REAB - Reporting Ethical and Alternative Banks
The aim of this research, launched in 2015, is to investigate FEBEA members’ business models and study their approaches to alternative and ethical financial activity as described on FEBEA’s Charter of Values, and, throughout this process, develop figures on FEBEA representativeness of the European ethical banking movement. In order to achieve such an ambitious goal, a custom survey has been designed and submitted to the members of the organization. The resulting data matrix has been analysed and - where possible - compared to mainstream banking benchmarks, in order to understand which features are shared between alternative financial institutions in Europe, what their criticalities are and how they differ from traditional banking organizations. In order to improve the research in the next years, FEBEA is collaborating with the ICN Business School, a French business and management school.
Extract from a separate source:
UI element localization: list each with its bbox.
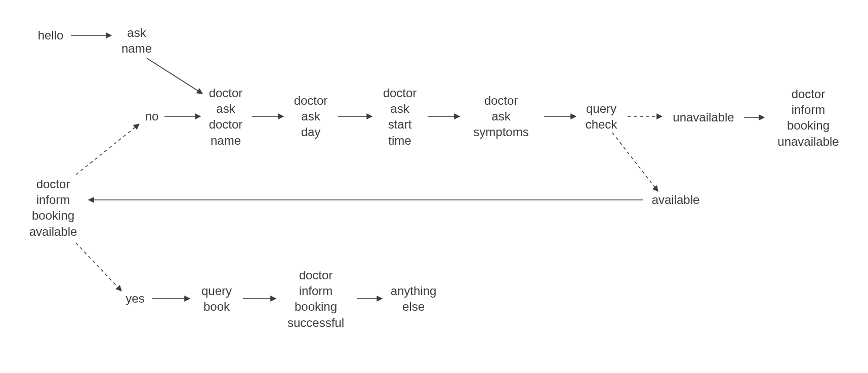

Here's some result of the research carried out in 2015:
Review of impact assessment methodologies for ethical finance
FEBEA (the European Federation of Ethical and Alternative Banks), ISB (the Institute for Social Banking) and ALTIS (the "Graduate School Business and Society" of the Università Cattolica del Sacro Cuore of Milan, Italy) are pleased to present the "Review of impact assessment methodologies for ethical finance".
This study, launched in January 2014, via an open call for research, was commissioned and financed by FEBEA, with the technical and scientific expertise and support of The ISB. From amongst 13 proposals, ALTIS was selected to carry out the research. The study undertook a comprehensive review of existing material and identified the apparent gaps in the field of impact analysis of financial activities (from the economic, social, environmental as well as organisational viewpoint) in the context of the particular characteristics of ethical finance actors.
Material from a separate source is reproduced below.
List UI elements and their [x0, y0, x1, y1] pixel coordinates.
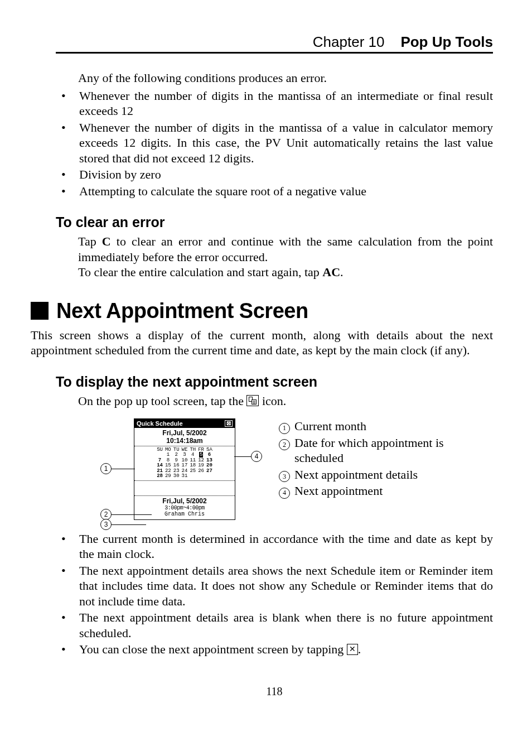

Accepting that the impact analysis of the work of ethical banks is patchy at best, today, the study offers a detailed review of potential indicators that could be used wholly, or in part, to measure the impacts of ethical banks’ activities. The gap analysis also opens up new paths to explore. These are linked more specifically to the essence of what it means to be a social bank but no specific measurement indicators have been proposed at this stage, given the inherent differences of approach amongst banks. However, they do offer stepping stones to future analyses.
Collaboration with Universities and Research institutions
FEBEA developed also relations with other Universities, such as the University of Padova - Italy and the WSB University in Wroclaw - Poland.